Wednesday, February 25, 2015

Zodiac

I was born in the Year of the Rat. This will soon become relevant.

I visited Brenda's extended family this past weekend for CNY, and they are equal parts warm, outgoing and gregarious. Definitely not a quiet bunch. So you can just imagine how charged the atmosphere was when the gaming tables opened.

You see, gaming does... something to Chinese folk. It's the mutagen to turtles, the latex to billionaires, the Hermione to Hogwarts. It changes them, elevates them to something greater than what they were.

Barely ten minutes in, the din from the gaming tables permeated every part of the house. Intrigued, I sauntered over.

I saw ten people crowded around a table, cards held close to chests, stacks of crisp notes held down by oranges on the table. Ah, Twenty-One. Brenda was banker, and when I approached she grinned at me and gestured at the little money hill in front of her.
"She's terrible! She's been cleaning us out!" her aunt exclaimed. "I can't stand these Tigresses and their luck this year!" Dejected faces all around confirmed that Brenda was, indeed, making a killing.

(For the uninitiated, Chinese tradition has it that there are 12 Zodiac animals, each assigned to a year. Legend goes that eons ago there was a jailbreak in the celestial zoo, with the result that 12 animals broke free and regained their freedom. Since then, the years have been ordered in the sequence that the animals escaped – the Rat, then the Ox, the Tiger, Rabbit... Dragon... Cow Elephant Hamster Cat Panda Koala Whale.)

Then something happened.

Brenda started losing.

It began with just a couple of meh hands – too low for her to stay, then too high for the risk to be manageable. Then, slowly, painfully, inexorably, her money pile dwindled away. Brenda became gloomy.

As her relatives cackled at the turn in fortune, another aunt suddenly piped up. "Hanting! What year are you born in? Are you a Koala? Brenda's luck has changed since you came!"

“Rat, Rat, I’m a Rat!”

“Oh my!” a cousin chimed in, “Rats are terrible luck for Tigresses this year! Everyone knows that! Guess you’re washing all of Brenda’s luck away!” A murmur of agreement resounded around the table. “Please stay ok! When you’re here you suppress Brenda’s Tiger luck!”

Brenda turned and gently, sweetly said, “Don’t mind them. They’re just kidding. Stay, please stay.”

(As an aside, scientists have recently made advances in understanding how human instinct works. They posit that the human brain is able to take in many pieces of information and then subconsciously arrive at a conclusion even before the conscious intellect establishes recognizable links.

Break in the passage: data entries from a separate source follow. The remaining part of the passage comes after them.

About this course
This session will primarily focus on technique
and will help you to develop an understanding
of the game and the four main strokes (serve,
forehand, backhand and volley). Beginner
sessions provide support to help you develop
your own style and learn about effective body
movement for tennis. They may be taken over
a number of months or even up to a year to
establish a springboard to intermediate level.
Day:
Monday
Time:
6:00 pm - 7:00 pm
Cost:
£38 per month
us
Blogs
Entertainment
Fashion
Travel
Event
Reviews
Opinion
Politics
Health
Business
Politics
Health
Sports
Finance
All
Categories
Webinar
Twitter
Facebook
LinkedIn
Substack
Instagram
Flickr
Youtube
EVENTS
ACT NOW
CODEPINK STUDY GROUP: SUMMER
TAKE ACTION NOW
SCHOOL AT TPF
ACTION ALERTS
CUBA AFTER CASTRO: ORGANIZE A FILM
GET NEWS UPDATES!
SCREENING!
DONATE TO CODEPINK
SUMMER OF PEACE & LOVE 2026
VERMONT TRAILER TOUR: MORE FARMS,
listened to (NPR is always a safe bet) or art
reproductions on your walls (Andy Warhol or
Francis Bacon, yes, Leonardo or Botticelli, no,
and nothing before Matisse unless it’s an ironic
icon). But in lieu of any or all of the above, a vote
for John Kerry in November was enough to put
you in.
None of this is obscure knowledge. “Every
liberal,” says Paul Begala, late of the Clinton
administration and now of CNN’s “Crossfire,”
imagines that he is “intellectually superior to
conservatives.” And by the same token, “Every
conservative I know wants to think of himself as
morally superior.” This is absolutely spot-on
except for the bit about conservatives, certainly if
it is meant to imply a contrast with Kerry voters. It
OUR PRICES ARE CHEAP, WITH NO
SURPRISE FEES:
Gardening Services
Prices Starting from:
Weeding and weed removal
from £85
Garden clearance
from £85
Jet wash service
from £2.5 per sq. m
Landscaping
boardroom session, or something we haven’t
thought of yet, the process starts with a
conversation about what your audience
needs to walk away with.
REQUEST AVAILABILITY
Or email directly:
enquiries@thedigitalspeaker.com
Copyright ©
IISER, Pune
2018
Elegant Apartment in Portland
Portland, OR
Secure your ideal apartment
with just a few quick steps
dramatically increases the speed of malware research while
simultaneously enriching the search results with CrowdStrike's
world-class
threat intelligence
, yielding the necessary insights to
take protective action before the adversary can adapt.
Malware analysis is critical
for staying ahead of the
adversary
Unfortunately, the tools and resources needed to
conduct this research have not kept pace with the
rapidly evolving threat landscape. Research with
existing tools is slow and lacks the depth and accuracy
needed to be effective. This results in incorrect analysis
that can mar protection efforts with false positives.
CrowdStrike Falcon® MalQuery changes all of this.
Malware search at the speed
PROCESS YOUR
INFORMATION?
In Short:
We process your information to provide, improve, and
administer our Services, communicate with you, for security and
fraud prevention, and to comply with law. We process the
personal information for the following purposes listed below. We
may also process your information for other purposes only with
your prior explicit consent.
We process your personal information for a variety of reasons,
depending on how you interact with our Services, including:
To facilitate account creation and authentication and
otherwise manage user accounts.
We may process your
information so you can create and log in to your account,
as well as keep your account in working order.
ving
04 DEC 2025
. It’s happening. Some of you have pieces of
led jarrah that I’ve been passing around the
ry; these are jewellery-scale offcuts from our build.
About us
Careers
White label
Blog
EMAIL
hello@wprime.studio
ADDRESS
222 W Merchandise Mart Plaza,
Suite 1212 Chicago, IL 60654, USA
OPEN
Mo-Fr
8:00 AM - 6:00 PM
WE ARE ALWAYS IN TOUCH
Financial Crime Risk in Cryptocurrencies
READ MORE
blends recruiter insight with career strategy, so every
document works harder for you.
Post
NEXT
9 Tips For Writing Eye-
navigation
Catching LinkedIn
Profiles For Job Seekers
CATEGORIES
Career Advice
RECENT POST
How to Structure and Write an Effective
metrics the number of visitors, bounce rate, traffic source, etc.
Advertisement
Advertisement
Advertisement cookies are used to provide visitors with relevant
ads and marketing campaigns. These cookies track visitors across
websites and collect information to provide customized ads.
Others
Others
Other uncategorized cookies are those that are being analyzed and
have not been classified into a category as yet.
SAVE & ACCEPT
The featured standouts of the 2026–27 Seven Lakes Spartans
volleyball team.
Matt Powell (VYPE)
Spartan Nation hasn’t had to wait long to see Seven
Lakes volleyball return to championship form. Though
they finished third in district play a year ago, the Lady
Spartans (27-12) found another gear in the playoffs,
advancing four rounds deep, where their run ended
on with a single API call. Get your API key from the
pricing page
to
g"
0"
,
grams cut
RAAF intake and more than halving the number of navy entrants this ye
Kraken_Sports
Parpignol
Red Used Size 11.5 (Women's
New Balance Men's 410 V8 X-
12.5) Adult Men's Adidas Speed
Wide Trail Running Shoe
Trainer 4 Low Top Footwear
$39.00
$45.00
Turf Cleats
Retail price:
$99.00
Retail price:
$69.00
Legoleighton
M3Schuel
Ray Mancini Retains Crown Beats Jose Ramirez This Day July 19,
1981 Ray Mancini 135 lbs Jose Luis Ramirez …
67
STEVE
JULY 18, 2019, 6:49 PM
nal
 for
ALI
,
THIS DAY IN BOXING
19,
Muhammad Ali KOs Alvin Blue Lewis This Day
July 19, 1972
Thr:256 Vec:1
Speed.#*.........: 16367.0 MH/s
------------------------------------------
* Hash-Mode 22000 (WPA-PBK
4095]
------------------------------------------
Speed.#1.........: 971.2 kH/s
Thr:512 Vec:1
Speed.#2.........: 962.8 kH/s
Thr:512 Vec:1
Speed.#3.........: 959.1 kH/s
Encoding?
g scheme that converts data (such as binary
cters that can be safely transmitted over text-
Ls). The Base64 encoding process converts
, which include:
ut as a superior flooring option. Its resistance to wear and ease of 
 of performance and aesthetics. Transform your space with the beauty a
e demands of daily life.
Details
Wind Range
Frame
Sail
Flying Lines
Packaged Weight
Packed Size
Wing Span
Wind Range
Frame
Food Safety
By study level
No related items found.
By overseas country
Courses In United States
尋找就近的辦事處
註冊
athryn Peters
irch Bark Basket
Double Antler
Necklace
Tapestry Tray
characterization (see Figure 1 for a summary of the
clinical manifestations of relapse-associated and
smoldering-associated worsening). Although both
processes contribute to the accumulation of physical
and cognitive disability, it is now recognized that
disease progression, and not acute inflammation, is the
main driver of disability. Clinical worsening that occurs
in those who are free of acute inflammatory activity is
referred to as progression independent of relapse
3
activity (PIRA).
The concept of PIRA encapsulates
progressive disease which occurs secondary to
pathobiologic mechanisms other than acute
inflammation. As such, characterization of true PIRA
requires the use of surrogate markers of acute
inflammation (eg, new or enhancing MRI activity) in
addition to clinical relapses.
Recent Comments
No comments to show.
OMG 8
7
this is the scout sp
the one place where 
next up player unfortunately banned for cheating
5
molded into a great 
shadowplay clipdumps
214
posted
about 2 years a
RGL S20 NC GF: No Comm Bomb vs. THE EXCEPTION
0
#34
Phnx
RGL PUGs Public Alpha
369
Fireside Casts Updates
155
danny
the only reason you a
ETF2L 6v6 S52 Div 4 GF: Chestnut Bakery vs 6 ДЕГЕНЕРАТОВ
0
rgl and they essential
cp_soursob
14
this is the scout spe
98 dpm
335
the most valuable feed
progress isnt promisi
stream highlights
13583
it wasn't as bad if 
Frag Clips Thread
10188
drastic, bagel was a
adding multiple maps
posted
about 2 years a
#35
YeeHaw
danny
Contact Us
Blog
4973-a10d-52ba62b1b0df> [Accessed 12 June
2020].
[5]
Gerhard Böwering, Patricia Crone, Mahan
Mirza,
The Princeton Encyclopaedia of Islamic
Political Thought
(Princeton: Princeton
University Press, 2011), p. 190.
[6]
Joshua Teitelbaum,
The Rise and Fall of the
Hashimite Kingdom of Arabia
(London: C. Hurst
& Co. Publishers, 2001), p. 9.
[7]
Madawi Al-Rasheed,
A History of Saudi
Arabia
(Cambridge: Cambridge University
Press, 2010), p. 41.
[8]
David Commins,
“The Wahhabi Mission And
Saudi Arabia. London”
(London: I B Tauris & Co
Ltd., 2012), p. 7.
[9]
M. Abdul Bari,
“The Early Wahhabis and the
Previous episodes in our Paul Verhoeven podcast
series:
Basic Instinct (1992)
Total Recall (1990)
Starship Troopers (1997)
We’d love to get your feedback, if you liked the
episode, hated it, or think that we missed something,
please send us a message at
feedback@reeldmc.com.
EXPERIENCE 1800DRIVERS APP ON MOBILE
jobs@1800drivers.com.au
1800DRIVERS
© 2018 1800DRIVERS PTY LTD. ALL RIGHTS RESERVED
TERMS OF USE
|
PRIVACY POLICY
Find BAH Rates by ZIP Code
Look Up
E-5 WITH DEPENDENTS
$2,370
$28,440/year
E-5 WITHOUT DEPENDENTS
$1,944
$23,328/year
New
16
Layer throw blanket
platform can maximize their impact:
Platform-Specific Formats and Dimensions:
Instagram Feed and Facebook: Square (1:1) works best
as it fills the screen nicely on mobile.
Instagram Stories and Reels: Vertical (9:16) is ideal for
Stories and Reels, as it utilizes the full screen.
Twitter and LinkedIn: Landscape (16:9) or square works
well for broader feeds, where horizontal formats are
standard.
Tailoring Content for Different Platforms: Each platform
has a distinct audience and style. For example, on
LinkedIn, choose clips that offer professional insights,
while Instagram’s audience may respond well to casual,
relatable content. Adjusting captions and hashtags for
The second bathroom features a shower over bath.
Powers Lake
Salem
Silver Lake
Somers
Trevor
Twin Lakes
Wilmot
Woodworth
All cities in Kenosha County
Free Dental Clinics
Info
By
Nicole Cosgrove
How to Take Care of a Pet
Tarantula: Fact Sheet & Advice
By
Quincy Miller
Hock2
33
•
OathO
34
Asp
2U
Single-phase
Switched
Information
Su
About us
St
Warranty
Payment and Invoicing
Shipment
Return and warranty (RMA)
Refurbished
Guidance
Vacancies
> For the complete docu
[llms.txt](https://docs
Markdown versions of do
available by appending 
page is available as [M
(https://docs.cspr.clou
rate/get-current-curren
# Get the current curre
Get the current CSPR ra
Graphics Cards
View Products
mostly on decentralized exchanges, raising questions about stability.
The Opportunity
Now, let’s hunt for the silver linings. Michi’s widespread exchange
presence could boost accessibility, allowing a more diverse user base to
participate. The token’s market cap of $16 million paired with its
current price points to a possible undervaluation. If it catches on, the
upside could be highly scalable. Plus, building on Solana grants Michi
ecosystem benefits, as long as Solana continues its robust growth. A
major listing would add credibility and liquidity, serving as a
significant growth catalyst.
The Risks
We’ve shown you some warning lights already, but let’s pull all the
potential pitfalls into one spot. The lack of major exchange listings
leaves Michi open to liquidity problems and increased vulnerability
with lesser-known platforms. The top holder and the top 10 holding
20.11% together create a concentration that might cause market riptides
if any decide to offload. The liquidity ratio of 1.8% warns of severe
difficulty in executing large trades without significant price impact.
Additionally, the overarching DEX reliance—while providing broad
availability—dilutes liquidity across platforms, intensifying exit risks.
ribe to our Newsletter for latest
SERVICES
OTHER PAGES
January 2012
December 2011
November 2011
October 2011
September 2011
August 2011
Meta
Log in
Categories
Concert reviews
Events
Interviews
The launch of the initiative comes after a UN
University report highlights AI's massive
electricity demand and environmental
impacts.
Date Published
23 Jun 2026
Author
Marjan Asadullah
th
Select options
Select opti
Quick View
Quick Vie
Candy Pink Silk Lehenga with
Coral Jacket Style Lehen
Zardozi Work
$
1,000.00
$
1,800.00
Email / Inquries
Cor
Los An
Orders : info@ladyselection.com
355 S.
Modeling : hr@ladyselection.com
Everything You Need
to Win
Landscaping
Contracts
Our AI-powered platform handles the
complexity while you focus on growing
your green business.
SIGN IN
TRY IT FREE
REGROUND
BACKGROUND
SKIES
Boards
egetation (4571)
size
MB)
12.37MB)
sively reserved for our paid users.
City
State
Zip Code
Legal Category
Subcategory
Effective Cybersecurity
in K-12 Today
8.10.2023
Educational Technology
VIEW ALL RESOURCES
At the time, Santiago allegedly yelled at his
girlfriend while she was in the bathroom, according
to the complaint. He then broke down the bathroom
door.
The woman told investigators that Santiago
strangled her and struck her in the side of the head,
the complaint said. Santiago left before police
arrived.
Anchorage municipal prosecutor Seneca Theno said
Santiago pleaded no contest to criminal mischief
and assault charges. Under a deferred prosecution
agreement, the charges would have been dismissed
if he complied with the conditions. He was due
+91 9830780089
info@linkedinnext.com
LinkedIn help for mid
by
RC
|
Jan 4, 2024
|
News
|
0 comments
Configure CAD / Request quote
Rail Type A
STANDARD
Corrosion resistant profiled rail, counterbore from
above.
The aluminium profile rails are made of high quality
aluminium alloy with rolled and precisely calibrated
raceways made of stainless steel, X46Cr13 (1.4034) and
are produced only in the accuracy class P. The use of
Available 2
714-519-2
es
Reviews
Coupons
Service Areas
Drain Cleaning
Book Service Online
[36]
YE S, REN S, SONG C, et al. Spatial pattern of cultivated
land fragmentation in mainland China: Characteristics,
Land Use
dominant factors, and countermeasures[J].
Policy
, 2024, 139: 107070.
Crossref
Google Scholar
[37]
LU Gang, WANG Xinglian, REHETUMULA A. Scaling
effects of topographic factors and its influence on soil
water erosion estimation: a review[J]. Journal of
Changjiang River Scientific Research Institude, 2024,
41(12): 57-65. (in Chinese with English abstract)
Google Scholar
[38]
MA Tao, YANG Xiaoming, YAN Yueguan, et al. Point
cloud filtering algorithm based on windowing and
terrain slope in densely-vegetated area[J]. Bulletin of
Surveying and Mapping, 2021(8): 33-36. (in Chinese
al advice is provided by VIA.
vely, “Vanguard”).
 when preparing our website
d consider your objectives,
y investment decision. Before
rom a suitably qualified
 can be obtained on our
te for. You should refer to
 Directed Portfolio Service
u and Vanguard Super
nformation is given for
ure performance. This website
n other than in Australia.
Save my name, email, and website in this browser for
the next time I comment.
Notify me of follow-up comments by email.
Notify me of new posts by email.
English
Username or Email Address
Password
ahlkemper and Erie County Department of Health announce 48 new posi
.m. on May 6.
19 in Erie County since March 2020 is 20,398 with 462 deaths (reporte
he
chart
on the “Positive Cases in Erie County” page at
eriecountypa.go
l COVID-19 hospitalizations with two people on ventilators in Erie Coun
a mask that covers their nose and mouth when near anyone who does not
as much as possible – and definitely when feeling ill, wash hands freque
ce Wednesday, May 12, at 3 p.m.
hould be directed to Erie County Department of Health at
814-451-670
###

An everyday manifestation of instinct is in the way we recognize danger – an out-of-place smell, an unfamiliar sight, is enough to forewarn one of impending doom.)

I voluntarily left and meandered over to the TV, thinking that I should probably just let her carry on with her game. Minutes later, she whooped and yelled uncontrollably, “I’ve just had three blackjacks in a row!”

My mind raced. The implications were enormous.

What if luck and Zodiac compatibility had a quantifiable relationship? What if, given a large enough sample size and a controlled environment, I could uncover and bend the hidden rules of the cosmos to my will?

Consider the casinos. It would be effortless to design a system that determined your Zodiac sign when your ID was scanned upon entry. We could then funnel people to play at specific tables, where the dealer would of course be your opposing Zodiac sign. Big roller born in-the-year-of-the-Tiger having a flaming hot streak of luck? No problem. Let’s send over five Ratty hostesses to fawn over you and suck you dry.

Lost in thought, I almost didn’t notice Brenda returning and taking a seat next to me. “Sorry sorry,” she said, “it’s just that my luck really changed when you were there. Not saying you’re my jinx or anything, you know it was all just for fun! I was so sad when you went away, you know that I really –”

“Brenda! It’s your turn to be banker again!”

“Coming!” And she was gone.

See, that’s gaming for you. And not even the kind that I like.